Sure, I would be happy to help you with each of these problems. Here are the steps to find the derivatives for each problem:
1) To find the derivative of y = cot x + sin x, we can use basic derivative rules. The derivative of cot x is -csc^2 x, and the derivative of sin x is cos x. So, the derivative of y with respect to x is -csc^2 x + cos x.
2) To find the derivative of y = (3x+5)^8, we can use the chain rule. The derivative of (3x+5) with respect to x is 3. Then, we multiply it by the derivative of (3x+5)^8 with respect to (3x+5), which is 8(3x+5)^(8-1). Therefore, the derivative of y with respect to x is 24(3x+5)^7.
3) To find the derivative of y = x csc x, we can use both the product rule and the chain rule. The derivative of x with respect to x is 1. The derivative of csc x with respect to x is -csc x cot x. Using the product rule, we have 1 * csc x + x * (-csc x cot x). Simplifying further, we can rewrite it as csc x - x csc x cot x.
4) To find the derivative of y = sqrt(x^(3x + 1)), we can use the chain rule. The derivative of sqrt(x) is 1/(2 sqrt(x)). Then, we multiply it by the derivative of x^(3x + 1) with respect to x, which is (3x + 1) * x^(3x) + x^(3x + 1) * ln(x).

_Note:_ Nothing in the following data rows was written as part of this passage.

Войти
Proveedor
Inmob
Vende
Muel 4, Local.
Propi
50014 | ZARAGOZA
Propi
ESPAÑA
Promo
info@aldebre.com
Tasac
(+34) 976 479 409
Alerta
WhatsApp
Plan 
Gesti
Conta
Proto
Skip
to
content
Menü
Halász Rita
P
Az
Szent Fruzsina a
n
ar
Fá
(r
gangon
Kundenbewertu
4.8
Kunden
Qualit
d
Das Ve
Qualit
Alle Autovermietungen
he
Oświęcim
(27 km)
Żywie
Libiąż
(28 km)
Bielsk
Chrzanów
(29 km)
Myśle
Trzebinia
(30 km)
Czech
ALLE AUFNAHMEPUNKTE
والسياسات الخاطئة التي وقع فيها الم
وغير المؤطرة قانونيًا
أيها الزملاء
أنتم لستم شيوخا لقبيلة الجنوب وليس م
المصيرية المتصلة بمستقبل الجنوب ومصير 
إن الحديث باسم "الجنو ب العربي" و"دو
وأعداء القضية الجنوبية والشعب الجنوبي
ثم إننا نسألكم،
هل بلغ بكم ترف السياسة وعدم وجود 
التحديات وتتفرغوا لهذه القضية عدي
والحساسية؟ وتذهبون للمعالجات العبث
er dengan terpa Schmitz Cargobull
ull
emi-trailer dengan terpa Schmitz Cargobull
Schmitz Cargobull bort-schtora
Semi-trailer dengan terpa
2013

Therefore, the derivative of y with respect to x is (3x + 1) * x^(3x) + x^(3x + 1) * ln(x) * (1/(2 sqrt(x))).
5) To find (f ◦ g)(x) if f(x) = x^5 + 1 and g(x) = sqrt(x) at x = 1, we need to substitute g(x) into f(x) and evaluate it at x = 1. So, (f ◦ g)(x) becomes f(g(x)) = f(sqrt(x)). Substituting g(x) into f(x), we get (sqrt(x))^5 + 1 = x^(5/2) + 1. Evaluating at x = 1, we have (f ◦ g)(1) = 1^(5/2) + 1 = 1 + 1 = 2.
I hope this helps! If you have any further questions, feel free to ask.